DATASET ENTRIES >>
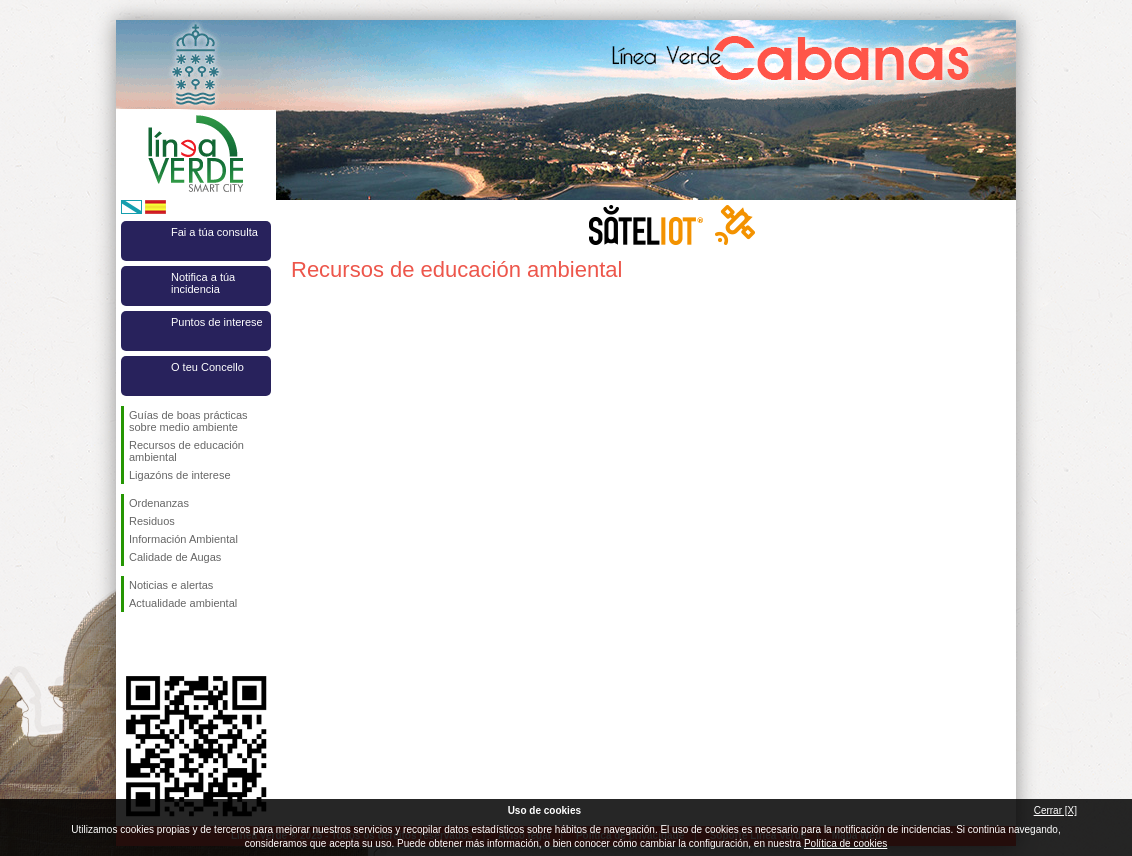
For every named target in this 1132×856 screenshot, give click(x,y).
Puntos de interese (217, 322)
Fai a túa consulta (214, 232)
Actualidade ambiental (183, 603)
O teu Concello (207, 367)
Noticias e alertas (171, 585)
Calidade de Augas (175, 557)
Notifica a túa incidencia (203, 283)
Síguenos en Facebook (133, 644)
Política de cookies (845, 843)
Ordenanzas (159, 503)
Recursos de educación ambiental (186, 451)
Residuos (152, 521)
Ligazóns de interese (180, 475)
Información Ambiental (183, 539)
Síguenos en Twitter (166, 644)
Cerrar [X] (1055, 810)
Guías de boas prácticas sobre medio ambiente (188, 421)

PROBLEM >> Print each of the records above exactly as written, leaving no picture in the copy.

RESPONSE AREA >>
For every named target in this 1132×856 screenshot, give click(x,y).
Puntos de interese (217, 322)
Fai a túa consulta (214, 232)
Actualidade ambiental (183, 603)
O teu Concello (207, 367)
Noticias e alertas (171, 585)
Calidade de Augas (175, 557)
Notifica a túa incidencia (203, 283)
Síguenos en Facebook (133, 644)
Política de cookies (845, 843)
Ordenanzas (159, 503)
Recursos de educación ambiental (186, 451)
Residuos (152, 521)
Ligazóns de interese (180, 475)
Información Ambiental (183, 539)
Síguenos en Twitter (166, 644)
Cerrar [X] (1055, 810)
Guías de boas prácticas sobre medio ambiente (188, 421)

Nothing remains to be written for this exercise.